I recently met a physician from southern Africa, engaged in perinatal HIV prevention, whose primary access to information was abstracts posted on the Internet. Based on a single abstract, they had altered their perinatal HIV prevention program from an effective therapy to one with lesser efficacy. Had they read the full text article they would have undoubtedly realized that the study results were based on short-term follow-up, a small pivotal group, incomplete data, and unlikely to be applicable to their country situation. Their decision to alter treatment based solely on the abstract’s conclusions may have resulted in increased perinatal HIV transmission.[2]

Yammey argues that many health care workers are denied access to information they need to practice effective medicine. Furthermore, governments of developing countries are hampered in building better healthcare systems. Investment in infrastucture only achieves so much unless scientific and technical information is available, and not only in English but in local languages.

This partly explains the insistence of funders such as the Wellcome Trust that articles funded by them should be published under the most liberal CC-BY license, making it financially viable for translators to be employed to make research available in languages other than English without ever having to pay an additional fee to publishers for the right to do this.

However, a no less important reason why access to healthcare information should not be determined by income is to redress the balance of attention towards the neglected health problems of developing countries. Slade and Tamber noted as far back as ten years ago, ‘Research from developing countries is under-represented in the main “international” medical journals. There is economic logic to this—most journals need to cover their costs, so it makes sense that they prioritize articles that appeal to readers who are willing and able to pay.’[3]

It might be true to say that with respect to medicine and healthcare the argument has already been won with major funders requiring and paying for researchers to publish open access. However not all researchers, especially those in resource-poor countries, have funding to cover APCs. What is more, the move to open access is not consistently retrospective. A great deal of useful scientific literature was published before the advent of the open access model, and much remains enclosed behind paywalls.

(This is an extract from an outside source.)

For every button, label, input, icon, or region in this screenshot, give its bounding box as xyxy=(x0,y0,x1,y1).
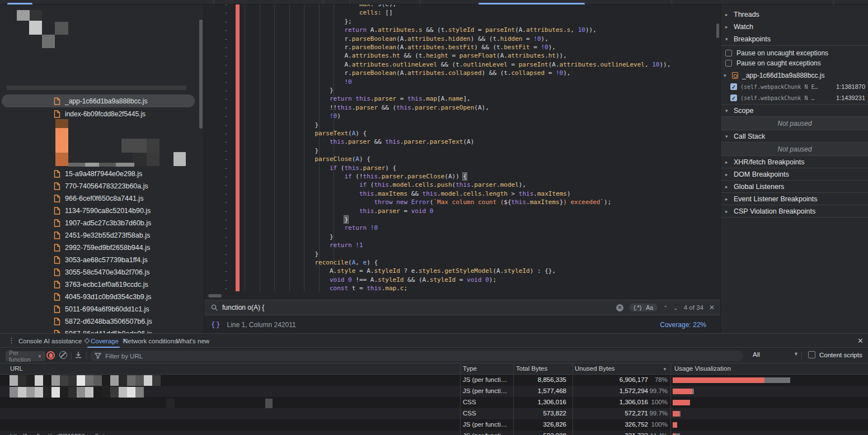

In 1979, the philosopher Jean-François Lyotard predicted that in the future wars would be fought not over resources such as oil and gas but over the control of information.[4] The current struggle seems to be not so much between nation states so much as a quiet revolution on behalf of the information poor to liberate the knowledge commons.

References

[1] Yamey, G., ‘Excluding the poor from accessing biomedical literature: A rights violation that impedes global health’ Health and Human Rights, 2008, Vol.10(1), pp.21-42. doi: 10.2307/20460085

[2] The PLoS Medicine Editors. The Impact of Open Access upon Public Health. PLoS Medicine. 2006;3(5):e252. doi:10.1371/journal.pmed.0030252. https://www.ncbi.nlm.nih.gov/pmc/articles/PMC1468482/

[3] Ofori-Adjei D, Antes G, Tharyan P, Slade E, Tamber PS (2006) Have Online International Medical Journals Made Local Journals Obsolete? PLoS Medicine 3(8): e359. doi:10.1371/journal.pmed.0030359 http://journals.plos.org/plosmedicine/article?id=10.1371/journal.pmed.0030359

[4] Lyotard, J., The postmodern condition: A report on knowledge, Manchester: Manchester University Press, 1984.